▶ **WHAT THE TASK REQUIRES**:
Repeat every record exactly, but keep images out of the copy.

Stored data entries
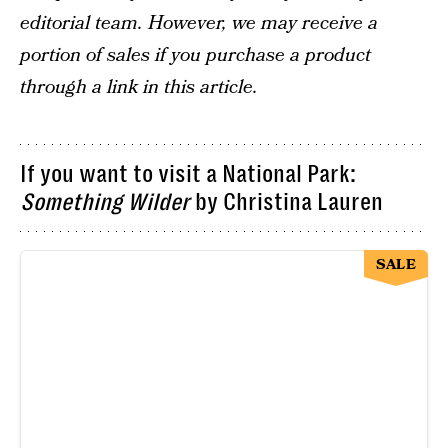
editorial team. However, we may receive a
portion of sales if you purchase a product
through a link in this article.
If you want to visit a National Park:
Something Wilder
by Christina Lauren
SALE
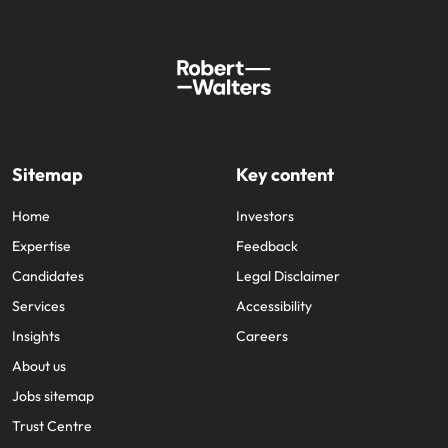
Sitemap
Key content
Home
Investors
Expertise
Feedback
Candidates
Legal Disclaimer
Services
Accessibility
Insights
Careers
About us
Jobs sitemap
Trust Centre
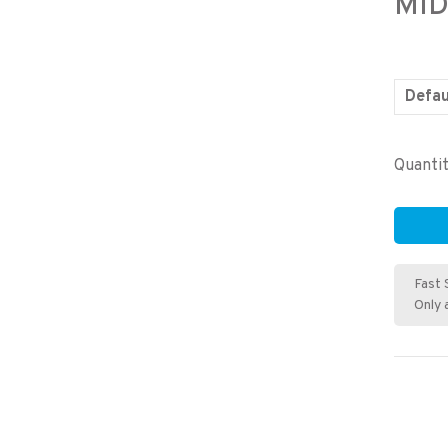
MID
Defau
Quantit
Fast 
Only 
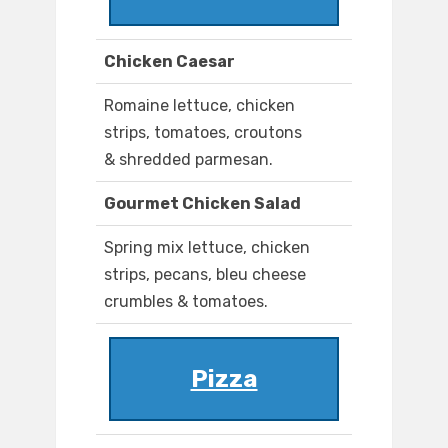
Chicken Caesar
Romaine lettuce, chicken
strips, tomatoes, croutons
& shredded parmesan.
Gourmet Chicken Salad
Spring mix lettuce, chicken
strips, pecans, bleu cheese
crumbles & tomatoes.
Pizza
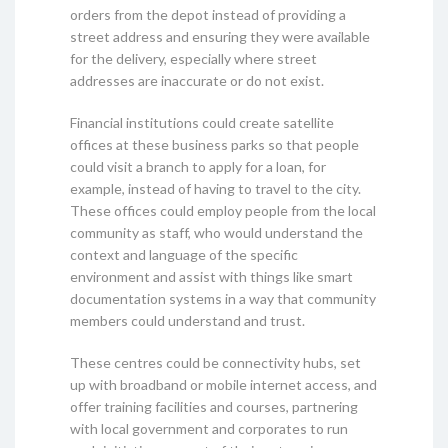
orders from the depot instead of providing a
street address and ensuring they were available
for the delivery, especially where street
addresses are inaccurate or do not exist.
Financial institutions could create satellite
offices at these business parks so that people
could visit a branch to apply for a loan, for
example, instead of having to travel to the city.
These offices could employ people from the local
community as staff, who would understand the
context and language of the specific
environment and assist with things like smart
documentation systems in a way that community
members could understand and trust.
These centres could be connectivity hubs, set
up with broadband or mobile internet access, and
offer training facilities and courses, partnering
with local government and corporates to run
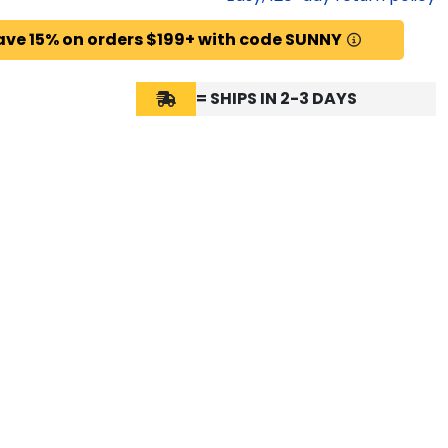
ave 15% on orders $199+ with code SUNNY
= SHIPS IN 2-3 DAYS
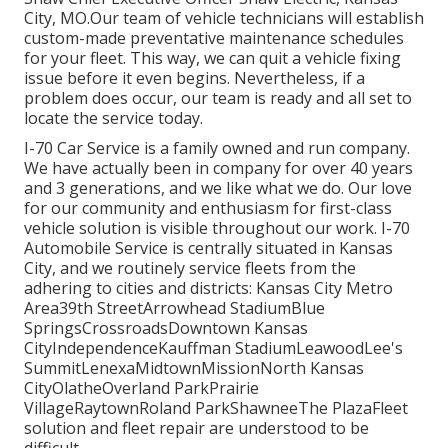
City, MO.Our team of vehicle technicians will establish
custom-made preventative maintenance schedules
for your fleet. This way, we can quit a vehicle fixing
issue before it even begins. Nevertheless, if a
problem does occur, our team is ready and all set to
locate the service today.
I-70 Car Service is a family owned and run company.
We have actually been in company for over 40 years
and 3 generations, and we like what we do. Our love
for our community and enthusiasm for first-class
vehicle solution is visible throughout our work. I-70
Automobile Service is centrally situated in Kansas
City, and we routinely service fleets from the
adhering to cities and districts: Kansas City Metro
Area39th StreetArrowhead StadiumBlue
SpringsCrossroadsDowntown Kansas
CityIndependenceKauffman StadiumLeawoodLee's
SummitLenexaMidtownMissionNorth Kansas
CityOlatheOverland ParkPrairie
VillageRaytownRoland ParkShawneeThe PlazaFleet
solution and fleet repair are understood to be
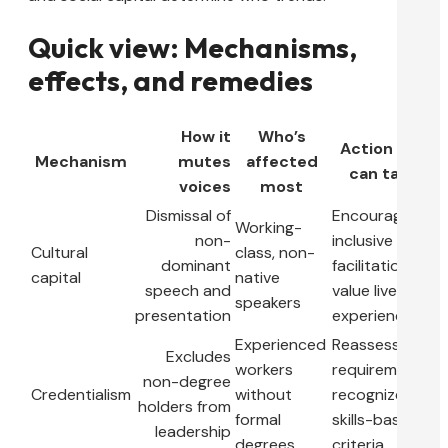
Quick view: Mechanisms,
effects, and remedies
How it
Who’s
Action you
Mechanism
mutes
affected
can take
voices
most
Dismissal of
Encourage
Working-
non-
inclusive
Cultural
class, non-
dominant
facilitation;
capital
native
speech and
value lived
speakers
presentation
experience
Experienced
Reassess job
Excludes
workers
requirements;
non-degree
Credentialism
without
recognize
holders from
formal
skills-based
leadership
degrees
criteria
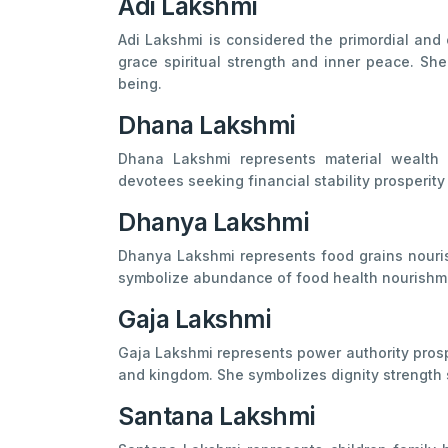
Adi Lakshmi
Adi Lakshmi is considered the primordial and 
grace spiritual strength and inner peace. She 
being.
Dhana Lakshmi
Dhana Lakshmi represents material wealth f
devotees seeking financial stability prosperity
Dhanya Lakshmi
Dhanya Lakshmi represents food grains nourish
symbolize abundance of food health nourishme
Gaja Lakshmi
Gaja Lakshmi represents power authority prospe
and kingdom. She symbolizes dignity strength 
Santana Lakshmi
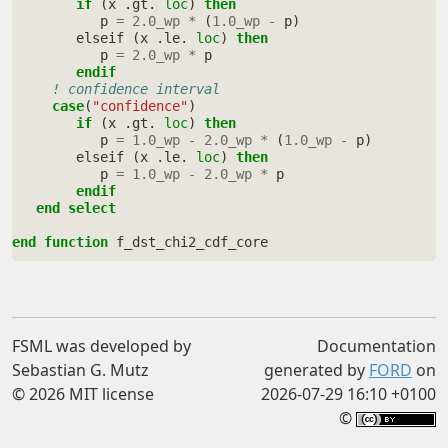
if
(
x
.
gt
.
loc
)
then
p
=
2.0_wp
*
(
1.0_wp
-
p
)
elseif
(
x
.
le
.
loc
)
then
p
=
2.0_wp
*
p
endif
! confidence interval
case
(
"confidence"
)
if
(
x
.
gt
.
loc
)
then
p
=
1.0_wp
-
2.0_wp
*
(
1.0_wp
-
p
)
elseif
(
x
.
le
.
loc
)
then
p
=
1.0_wp
-
2.0_wp
*
p
endif
   end select
end function 
f_dst_chi2_cdf_core
FSML was developed by
Documentation
Sebastian G. Mutz
generated by
FORD
on
© 2026 MIT license
2026-07-29 16:10 +0100
©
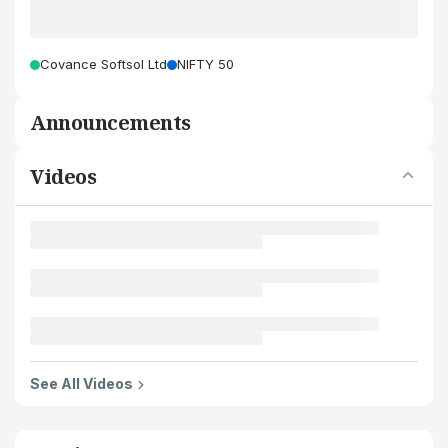
Covance Softsol Ltd
NIFTY 50
Announcements
Videos
See All Videos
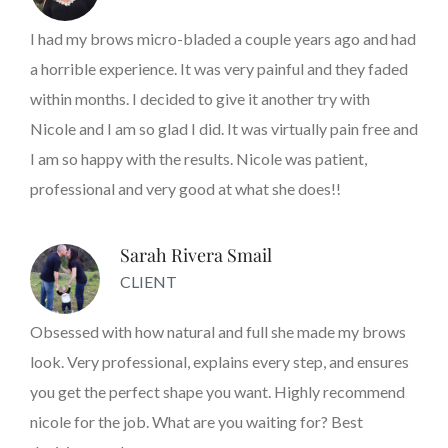
I had my brows micro-bladed a couple years ago and had
a horrible experience. It was very painful and they faded
within months. I decided to give it another try with
Nicole and I am so glad I did. It was virtually pain free and
I am so happy with the results. Nicole was patient,
professional and very good at what she does!!
Sarah Rivera Smail
CLIENT
Obsessed with how natural and full she made my brows
look. Very professional, explains every step, and ensures
you get the perfect shape you want. Highly recommend
nicole for the job. What are you waiting for? Best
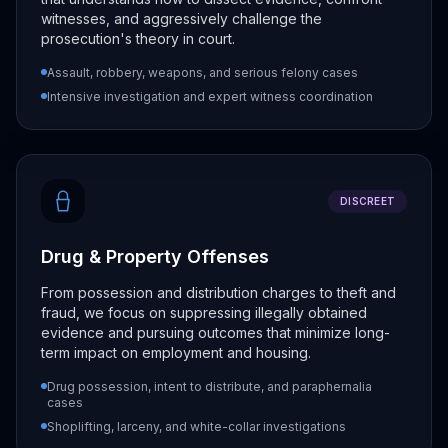
witnesses, and aggressively challenge the
prosecution's theory in court.
Assault, robbery, weapons, and serious felony cases
Intensive investigation and expert witness coordination
DISCREET
Drug & Property Offenses
From possession and distribution charges to theft and
fraud, we focus on suppressing illegally obtained
evidence and pursuing outcomes that minimize long-
term impact on employment and housing.
Drug possession, intent to distribute, and paraphernalia
cases
Shoplifting, larceny, and white-collar investigations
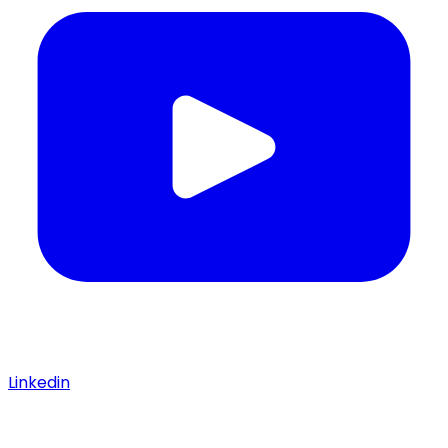
Linkedin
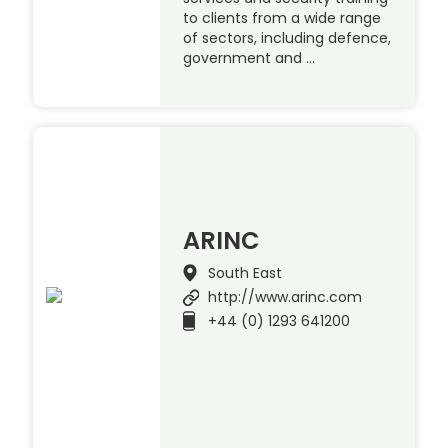
to clients from a wide range
of sectors, including defence,
government and …
ARINC
South East
http://www.arinc.com
+44 (0) 1293 641200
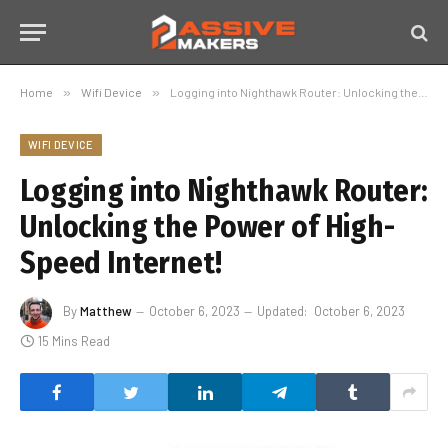
Home
»
Wifi Device
»
Logging into Nighthawk Router: Unlocking the Power of High-Speed Internet!
WIFI DEVICE
Logging into Nighthawk Router:
Unlocking the Power of High-
Speed Internet!
By
Matthew
October 6, 2023
Updated:
October 6, 2023
15 Mins Read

▶ **TASK SOLUTION**:
editorial team. However, we may receive a
portion of sales if you purchase a product
through a link in this article.
If you want to visit a National Park:
Something Wilder
by Christina Lauren
SALE
Sitemap
Key content
Home
Investors
Expertise
Feedback
Candidates
Legal Disclaimer
Services
Accessibility
Insights
Careers
About us
Jobs sitemap
Trust Centre
MID
Defau
Quantit
Fast 
Only 
Chicken Caesar
Romaine lettuce, chicken
strips, tomatoes, croutons
& shredded parmesan.
Gourmet Chicken Salad
Spring mix lettuce, chicken
strips, pecans, bleu cheese
crumbles & tomatoes.
Pizza
orders from the depot instead of providing a
street address and ensuring they were available
for the delivery, especially where street
addresses are inaccurate or do not exist.
Financial institutions could create satellite
offices at these business parks so that people
could visit a branch to apply for a loan, for
example, instead of having to travel to the city.
These offices could employ people from the local
community as staff, who would understand the
context and language of the specific
environment and assist with things like smart
documentation systems in a way that community
members could understand and trust.
These centres could be connectivity hubs, set
up with broadband or mobile internet access, and
offer training facilities and courses, partnering
with local government and corporates to run
ave 15% on orders $199+ with code SUNNY
= SHIPS IN 2-3 DAYS
City, MO.Our team of vehicle technicians will establish
custom-made preventative maintenance schedules
for your fleet. This way, we can quit a vehicle fixing
issue before it even begins. Nevertheless, if a
problem does occur, our team is ready and all set to
locate the service today.
I-70 Car Service is a family owned and run company.
We have actually been in company for over 40 years
and 3 generations, and we like what we do. Our love
for our community and enthusiasm for first-class
vehicle solution is visible throughout our work. I-70
Automobile Service is centrally situated in Kansas
City, and we routinely service fleets from the
adhering to cities and districts: Kansas City Metro
Area39th StreetArrowhead StadiumBlue
SpringsCrossroadsDowntown Kansas
CityIndependenceKauffman StadiumLeawoodLee's
SummitLenexaMidtownMissionNorth Kansas
CityOlatheOverland ParkPrairie
VillageRaytownRoland ParkShawneeThe PlazaFleet
solution and fleet repair are understood to be
Quick view: Mechanisms,
effects, and remedies
How it
Who’s
Action you
Mechanism
mutes
affected
can take
voices
most
Dismissal of
Encourage
Working-
non-
inclusive
Cultural
class, non-
dominant
facilitation;
capital
native
speech and
value lived
speakers
presentation
experience
Experienced
Reassess job
Excludes
workers
requirements;
non-degree
Credentialism
without
recognize
holders from
formal
skills-based
leadership
degrees
criteria
Adi Lakshmi
Adi Lakshmi is considered the primordial and 
grace spiritual strength and inner peace. She 
being.
Dhana Lakshmi
Dhana Lakshmi represents material wealth f
devotees seeking financial stability prosperity
Dhanya Lakshmi
Dhanya Lakshmi represents food grains nourish
symbolize abundance of food health nourishme
Gaja Lakshmi
Gaja Lakshmi represents power authority prospe
and kingdom. She symbolizes dignity strength 
Santana Lakshmi
if
(
x
.
gt
.
loc
)
then
p
=
2.0_wp
*
(
1.0_wp
-
p
)
elseif
(
x
.
le
.
loc
)
then
p
=
2.0_wp
*
p
endif
! confidence interval
case
(
"confidence"
)
if
(
x
.
gt
.
loc
)
then
p
=
1.0_wp
-
2.0_wp
*
(
1.0_wp
-
p
)
elseif
(
x
.
le
.
loc
)
then
p
=
1.0_wp
-
2.0_wp
*
p
endif
   end select
end function 
f_dst_chi2_cdf_core
FSML was developed by
Documentation
Sebastian G. Mutz
generated by
FORD
on
© 2026 MIT license
2026-07-29 16:10 +0100
©
Covance Softsol Ltd
NIFTY 50
Announcements
Videos
See All Videos
I had my brows micro-bladed a couple years ago and had
a horrible experience. It was very painful and they faded
within months. I decided to give it another try with
Nicole and I am so glad I did. It was virtually pain free and
I am so happy with the results. Nicole was patient,
professional and very good at what she does!!
Sarah Rivera Smail
CLIENT
Obsessed with how natural and full she made my brows
look. Very professional, explains every step, and ensures
you get the perfect shape you want. Highly recommend
nicole for the job. What are you waiting for? Best
witnesses, and aggressively challenge the
prosecution's theory in court.
Assault, robbery, weapons, and serious felony cases
Intensive investigation and expert witness coordination
DISCREET
Drug & Property Offenses
From possession and distribution charges to theft and
fraud, we focus on suppressing illegally obtained
evidence and pursuing outcomes that minimize long-
term impact on employment and housing.
Drug possession, intent to distribute, and paraphernalia
cases
Shoplifting, larceny, and white-collar investigations
Linkedin
to clients from a wide range
of sectors, including defence,
government and …
ARINC
South East
http://www.arinc.com
+44 (0) 1293 641200
Home
»
Wifi Device
»
Logging into Nighthawk Router: Unlocking the Power of High-Speed Internet!
WIFI DEVICE
Logging into Nighthawk Router:
Unlocking the Power of High-
Speed Internet!
By
Matthew
October 6, 2023
Updated:
October 6, 2023
15 Mins Read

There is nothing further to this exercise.